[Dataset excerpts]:
"""

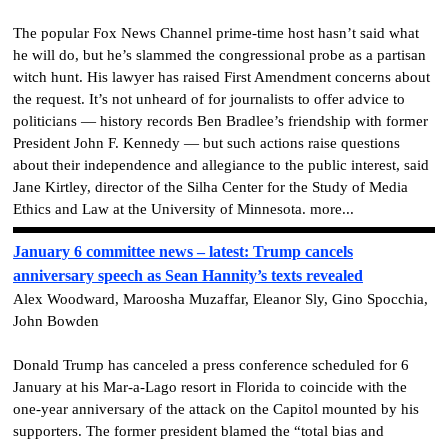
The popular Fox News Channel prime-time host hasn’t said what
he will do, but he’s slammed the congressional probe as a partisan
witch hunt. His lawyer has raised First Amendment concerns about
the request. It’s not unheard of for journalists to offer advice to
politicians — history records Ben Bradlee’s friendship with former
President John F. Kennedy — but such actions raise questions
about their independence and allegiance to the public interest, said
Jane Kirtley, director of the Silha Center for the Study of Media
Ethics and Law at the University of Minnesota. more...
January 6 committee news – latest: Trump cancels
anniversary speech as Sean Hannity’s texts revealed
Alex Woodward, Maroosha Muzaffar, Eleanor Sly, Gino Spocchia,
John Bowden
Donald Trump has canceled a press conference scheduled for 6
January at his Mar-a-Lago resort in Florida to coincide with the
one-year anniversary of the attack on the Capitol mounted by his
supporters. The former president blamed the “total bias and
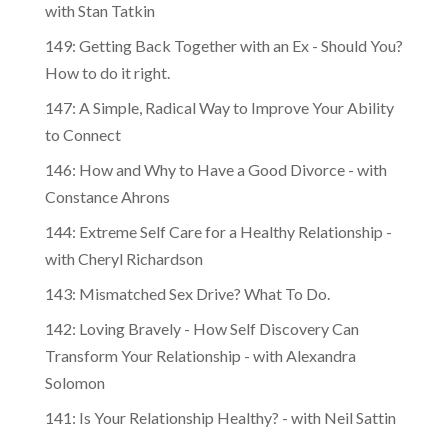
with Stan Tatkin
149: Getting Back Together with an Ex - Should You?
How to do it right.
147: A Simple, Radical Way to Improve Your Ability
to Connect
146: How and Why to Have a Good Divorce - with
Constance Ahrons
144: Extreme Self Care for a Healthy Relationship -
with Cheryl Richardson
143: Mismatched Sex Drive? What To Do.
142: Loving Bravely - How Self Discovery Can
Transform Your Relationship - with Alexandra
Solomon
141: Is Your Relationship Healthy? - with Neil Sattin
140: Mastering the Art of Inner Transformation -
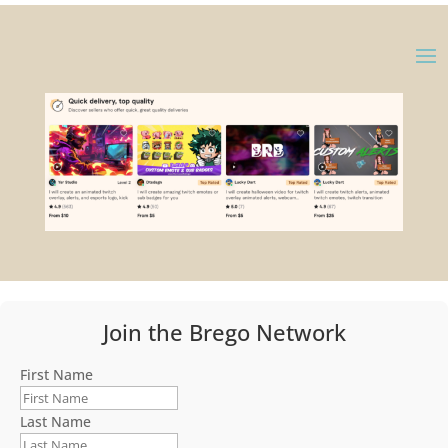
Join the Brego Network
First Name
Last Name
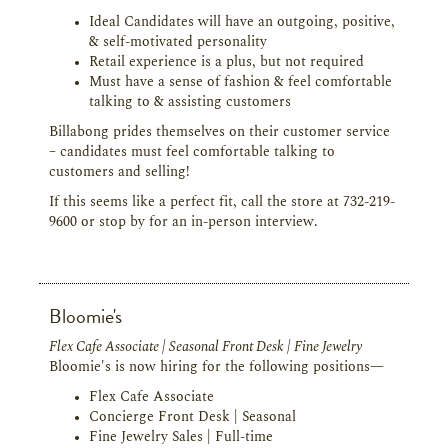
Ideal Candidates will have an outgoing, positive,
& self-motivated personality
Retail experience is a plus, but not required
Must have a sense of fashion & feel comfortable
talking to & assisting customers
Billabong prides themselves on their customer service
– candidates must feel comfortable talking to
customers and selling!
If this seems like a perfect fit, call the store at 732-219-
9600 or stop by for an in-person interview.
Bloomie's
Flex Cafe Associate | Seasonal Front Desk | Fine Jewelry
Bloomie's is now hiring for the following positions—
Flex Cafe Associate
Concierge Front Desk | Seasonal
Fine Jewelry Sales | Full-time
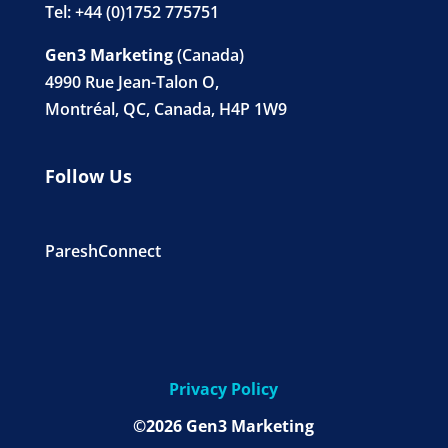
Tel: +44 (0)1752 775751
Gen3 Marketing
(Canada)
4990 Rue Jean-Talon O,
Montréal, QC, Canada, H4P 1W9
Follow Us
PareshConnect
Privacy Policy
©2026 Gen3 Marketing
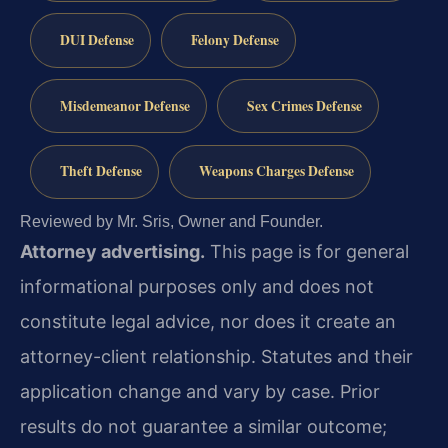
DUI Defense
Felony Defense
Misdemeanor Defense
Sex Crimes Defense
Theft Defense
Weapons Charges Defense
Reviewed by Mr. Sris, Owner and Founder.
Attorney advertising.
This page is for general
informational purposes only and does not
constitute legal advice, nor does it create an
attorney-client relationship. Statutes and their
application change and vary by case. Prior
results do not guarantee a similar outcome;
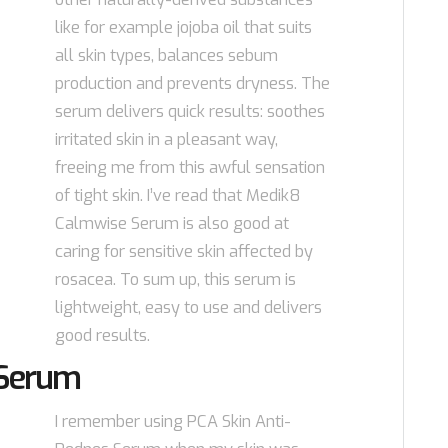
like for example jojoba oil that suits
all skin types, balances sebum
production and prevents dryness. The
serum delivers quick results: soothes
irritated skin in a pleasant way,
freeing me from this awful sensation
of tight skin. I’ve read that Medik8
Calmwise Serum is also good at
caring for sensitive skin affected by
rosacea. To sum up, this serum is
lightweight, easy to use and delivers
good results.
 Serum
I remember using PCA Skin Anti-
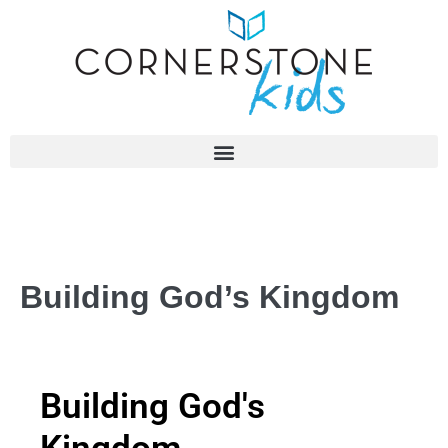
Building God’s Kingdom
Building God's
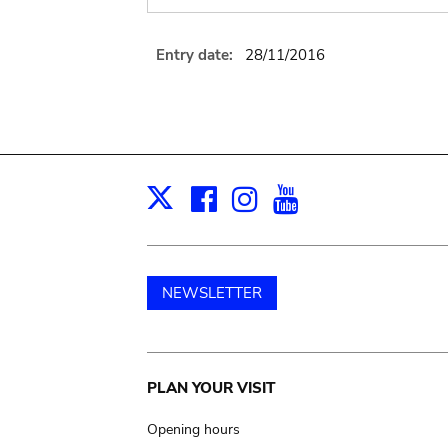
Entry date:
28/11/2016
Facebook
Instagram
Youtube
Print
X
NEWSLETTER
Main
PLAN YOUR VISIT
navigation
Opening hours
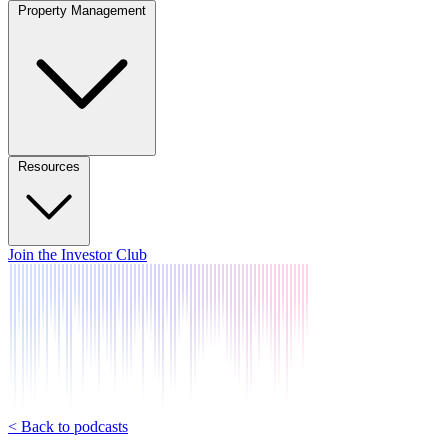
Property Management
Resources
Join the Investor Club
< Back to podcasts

"""

[Task item]:
Without the pictures, repeat every record above exactly as written.

[Response to the exercise]:
The popular Fox News Channel prime-time host hasn’t said what
he will do, but he’s slammed the congressional probe as a partisan
witch hunt. His lawyer has raised First Amendment concerns about
the request. It’s not unheard of for journalists to offer advice to
politicians — history records Ben Bradlee’s friendship with former
President John F. Kennedy — but such actions raise questions
about their independence and allegiance to the public interest, said
Jane Kirtley, director of the Silha Center for the Study of Media
Ethics and Law at the University of Minnesota. more...
January 6 committee news – latest: Trump cancels
anniversary speech as Sean Hannity’s texts revealed
Alex Woodward, Maroosha Muzaffar, Eleanor Sly, Gino Spocchia,
John Bowden
Donald Trump has canceled a press conference scheduled for 6
January at his Mar-a-Lago resort in Florida to coincide with the
one-year anniversary of the attack on the Capitol mounted by his
supporters. The former president blamed the “total bias and
with Stan Tatkin
149: Getting Back Together with an Ex - Should You?
How to do it right.
147: A Simple, Radical Way to Improve Your Ability
to Connect
146: How and Why to Have a Good Divorce - with
Constance Ahrons
144: Extreme Self Care for a Healthy Relationship -
with Cheryl Richardson
143: Mismatched Sex Drive? What To Do.
142: Loving Bravely - How Self Discovery Can
Transform Your Relationship - with Alexandra
Solomon
141: Is Your Relationship Healthy? - with Neil Sattin
140: Mastering the Art of Inner Transformation -
Join the Brego Network
First Name
Last Name
Ideal Candidates will have an outgoing, positive,
& self-motivated personality
Retail experience is a plus, but not required
Must have a sense of fashion & feel comfortable
talking to & assisting customers
Billabong prides themselves on their customer service
– candidates must feel comfortable talking to
customers and selling!
If this seems like a perfect fit, call the store at 732-219-
9600 or stop by for an in-person interview.
Bloomie's
Flex Cafe Associate | Seasonal Front Desk | Fine Jewelry
Bloomie's is now hiring for the following positions—
Flex Cafe Associate
Concierge Front Desk | Seasonal
Fine Jewelry Sales | Full-time
Tel: +44 (0)1752 775751
Gen3 Marketing
(Canada)
4990 Rue Jean-Talon O,
Montréal, QC, Canada, H4P 1W9
Follow Us
PareshConnect
Privacy Policy
©2026 Gen3 Marketing
DUI Defense
Felony Defense
Misdemeanor Defense
Sex Crimes Defense
Theft Defense
Weapons Charges Defense
Reviewed by Mr. Sris, Owner and Founder.
Attorney advertising.
This page is for general
informational purposes only and does not
constitute legal advice, nor does it create an
attorney-client relationship. Statutes and their
application change and vary by case. Prior
results do not guarantee a similar outcome;
like for example jojoba oil that suits
all skin types, balances sebum
production and prevents dryness. The
serum delivers quick results: soothes
irritated skin in a pleasant way,
freeing me from this awful sensation
of tight skin. I’ve read that Medik8
Calmwise Serum is also good at
caring for sensitive skin affected by
rosacea. To sum up, this serum is
lightweight, easy to use and delivers
good results.
 Serum
I remember using PCA Skin Anti-
Building God’s Kingdom
Building God's
Entry date:
28/11/2016
Facebook
Instagram
Youtube
Print
X
NEWSLETTER
Main
PLAN YOUR VISIT
navigation
Opening hours
Property Management
Resources
Join the Investor Club
< Back to podcasts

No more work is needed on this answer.